S’agissant des dépenses des institutions et ministères, il ressort que la Présidence de la République, la Primature en tête des institutions budgétivores. A cela s’ajoute les affaires étrangères (227%), la décentralisation (121%), l’intérieur (108%), la défense (146%), les finances (106%), le Budget (126%), le plan (138%), la justice (150%), la communication et médias (106%). 4 758,1 milliards de FC (2,5 milliards USD) sont injectés à la rémunération, représentant, environ 70% des recettes de l’Etat. Ce qui est contraire à la moyenne maximale fixé à 35,0%.

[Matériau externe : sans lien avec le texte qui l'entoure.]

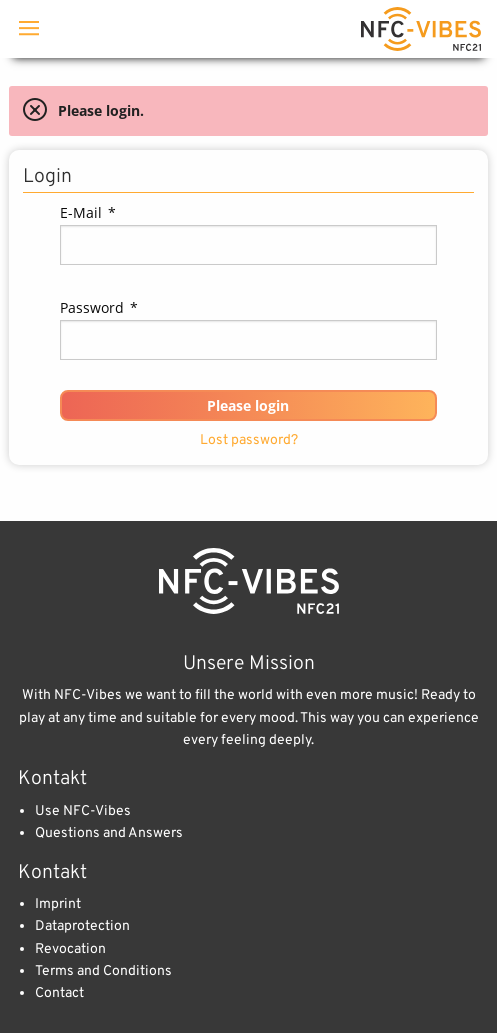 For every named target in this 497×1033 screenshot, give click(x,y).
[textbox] (248, 245)
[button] (248, 405)
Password (99, 307)
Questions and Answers (109, 833)
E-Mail (88, 212)
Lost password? (249, 440)
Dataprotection (82, 926)
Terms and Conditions (103, 971)
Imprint (58, 904)
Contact (59, 993)
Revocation (70, 949)
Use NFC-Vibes (83, 811) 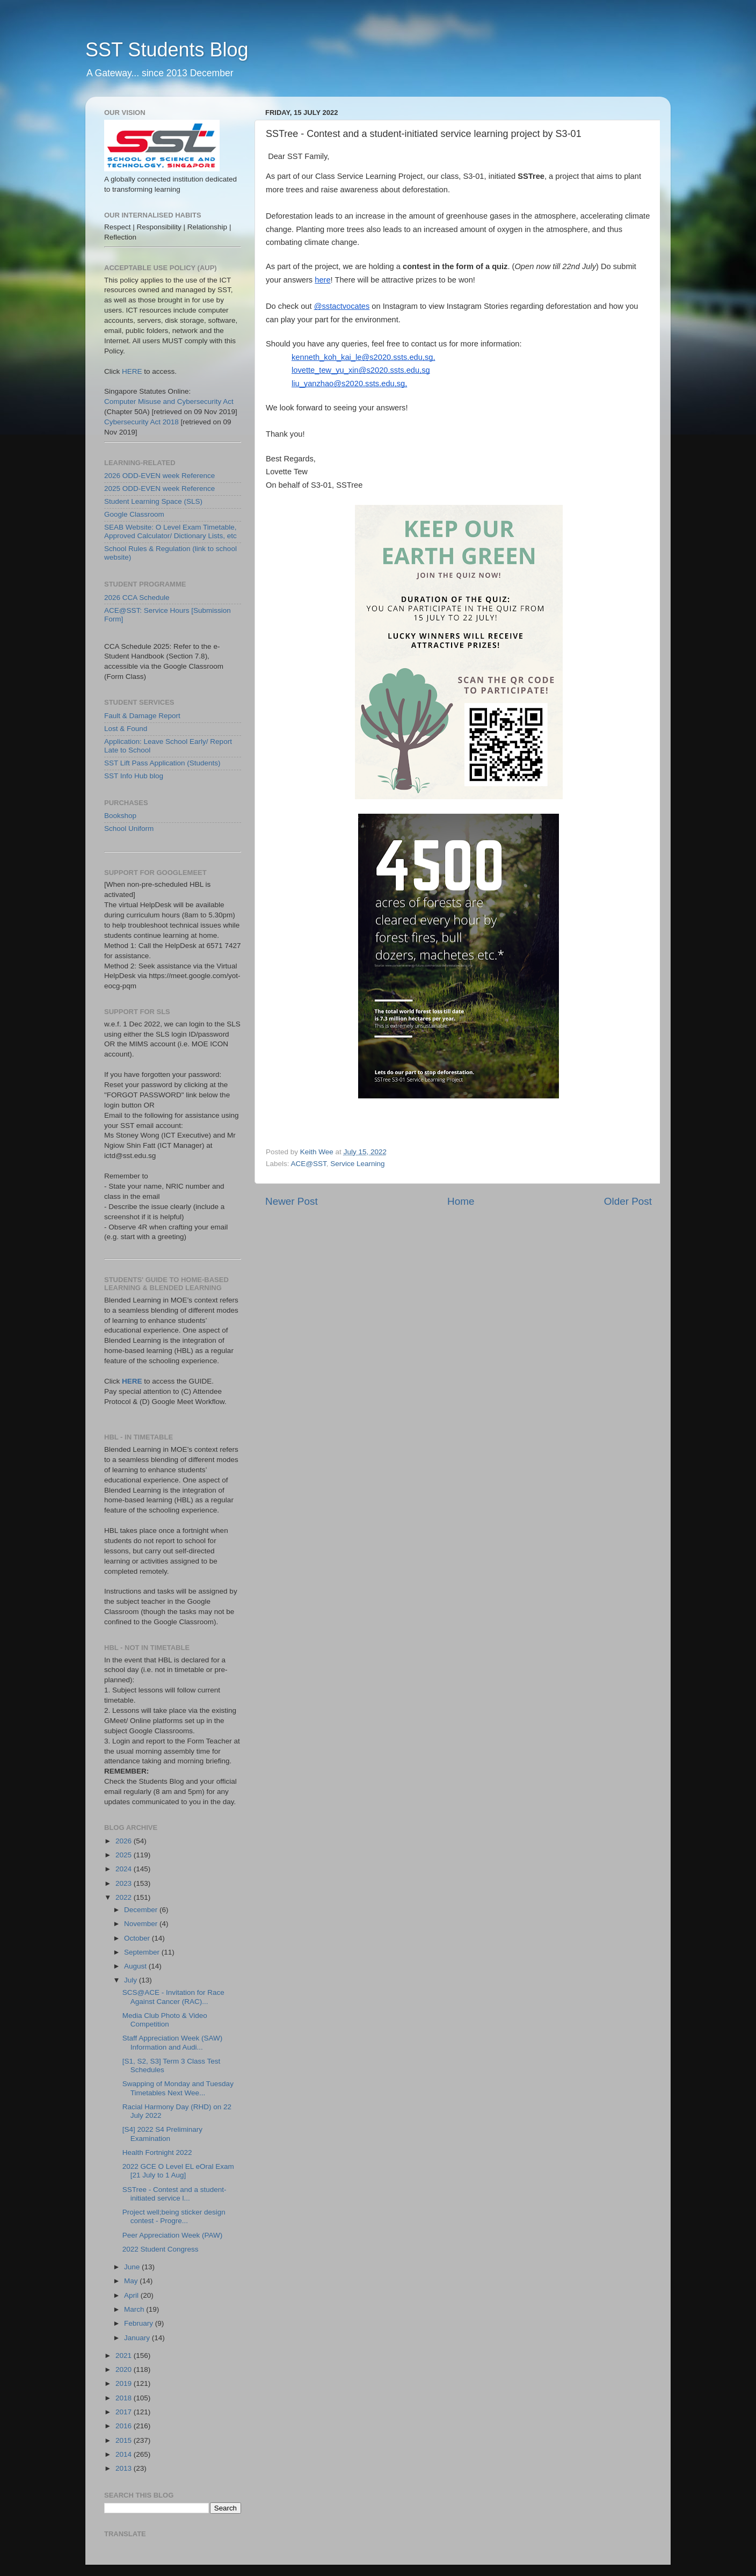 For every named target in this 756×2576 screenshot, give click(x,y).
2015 (124, 2440)
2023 (124, 1883)
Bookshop (120, 816)
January (138, 2338)
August (136, 1966)
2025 (124, 1855)
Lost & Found (125, 729)
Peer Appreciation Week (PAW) (172, 2235)
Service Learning (357, 1164)
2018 (124, 2398)
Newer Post (291, 1201)
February (139, 2323)
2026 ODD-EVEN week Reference (159, 476)
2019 (124, 2383)
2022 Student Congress (160, 2249)
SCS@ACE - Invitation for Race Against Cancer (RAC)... (173, 1996)
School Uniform (129, 828)
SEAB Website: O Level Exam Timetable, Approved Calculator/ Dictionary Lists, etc (170, 531)
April (132, 2295)
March (135, 2309)
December (141, 1910)
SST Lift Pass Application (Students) (162, 763)
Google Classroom (134, 514)
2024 (124, 1869)
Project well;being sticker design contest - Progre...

Selon les chiffres de la Cour des Comptes, en moyenne annuelle les dépassements budgétaires atteignent 42,00% des dépenses totales exécutées. Ce qui est une faute de gestion grave et mérite des sanctions. Le niveau des dépenses des secteurs sociaux reste en deçà de normes internationales. Le paiement en faveur de la santé a été effectué à hauteur 1,1 milliards $, soit 6,7% par rapport au budget général. Ce qui contraire à la déclaration d’Abuja, qui consiste à allouer au moins 15% du budget annuel à la Santé. Même situation au niveau de l’enseignement où l’Etat a dépensé 1,7 milliard $, soit 16,6% par rapport au volume des dépenses du budget général. Ces dépenses ne prennent pas en compte la déclaration de Dakar, qui exige au moins 20%.

L’agriculture est à 88,7 millions $, soit 0,8% par rapport aux dépenses totales de la période (moins de 10% de la déclaration de Maputo). Les infrastructures sont à 234,4 millions $, soit 2,2% (inférieur au critère de l’’Organisation des Nations Unies pour le développement industriel, qui exige de 6 milliards $ par an).